README.md
# pofatu-data
This repository is used for curating the Pofatu dataset, which is browsable online at
https://pofatu.clld.org and [published on Zenodo](https://doi.org/10.5281/zenodo.3634435).
[Released versions](https://github.com/pofatu/pofatu-data/releases) of this repository
provide analysis-friendly formats of the data in the [`dist`](dist/) directory, in particular:
- a set of CSV files, described by [metadata](dist/metadata.json), following the
[CSV on the Web - CSVW](https://www.w3.org/TR/tabular-data-primer/) standard.
- an [SQLite](https://sqlite.org/index.html) database file.
See also
> Hermann, A., Forkel, R., McAlister, A. et al. Pofatu, a curated and open-access database for geochemical sourcing of archaeological materials. Sci Data 7, 141 (2020). DOI: [10.1038/s41597-020-0485-8](https://doi.org/10.1038/s41597-020-0485-8)
In the following, we assume that:
- you have the Pofatu data available locally, either
through downloading a [released versions](https://github.com/pofatu/pofatu-data/releases) or via cloning the repository using `git`,
- you have navigated in the shell to the root of the repository, i.e. the directory
where this README.md is located.
## Querying the CSVW data
While somewhat tedious, the CSVW data can be queried almost "manually", i.e. with very little
tooling.
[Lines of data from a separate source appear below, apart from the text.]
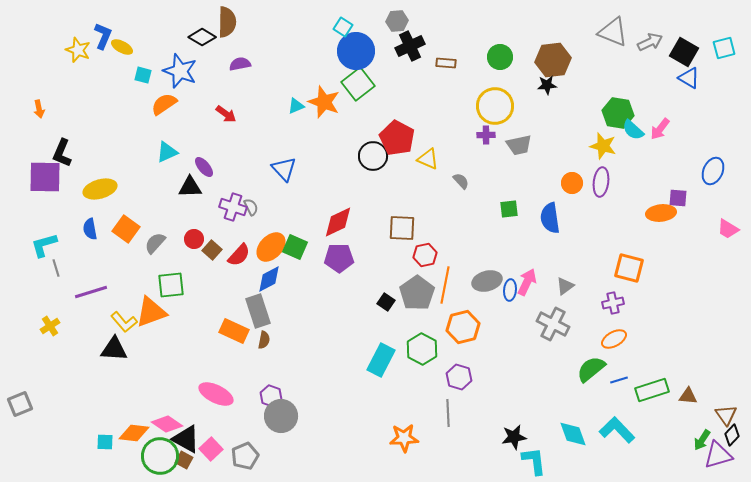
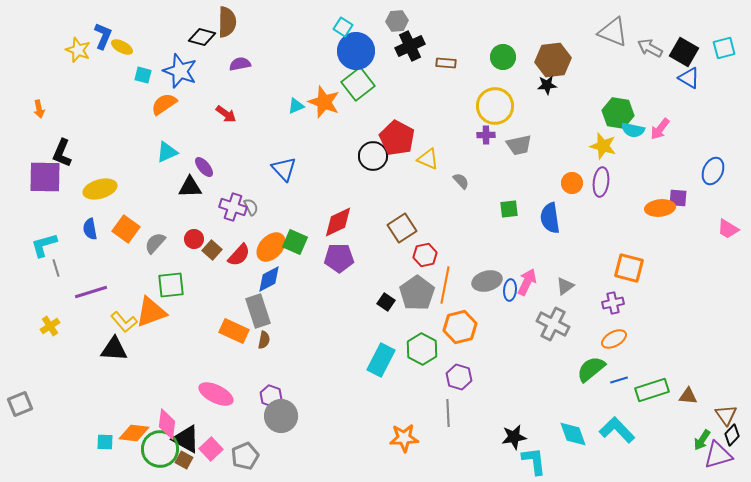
black diamond at (202, 37): rotated 16 degrees counterclockwise
gray arrow at (650, 42): moved 6 px down; rotated 125 degrees counterclockwise
green circle at (500, 57): moved 3 px right
cyan semicircle at (633, 130): rotated 30 degrees counterclockwise
orange ellipse at (661, 213): moved 1 px left, 5 px up
brown square at (402, 228): rotated 36 degrees counterclockwise
green square at (295, 247): moved 5 px up
orange hexagon at (463, 327): moved 3 px left
pink diamond at (167, 424): rotated 64 degrees clockwise
green circle at (160, 456): moved 7 px up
In the following example we will use command line tools available in the [csvkit](https://csvkit.readthedocs.io/en/1.0.3/cli.html)
package, but scientific computing environments like R (with R-Studio) or Python (with Pandas)
will provide similar (or better) functionality.
From `dist/metadata.json` we learn that `dist/samples.csv` contains a column `location_region`,
which specifies a rough region in which a sample was collected.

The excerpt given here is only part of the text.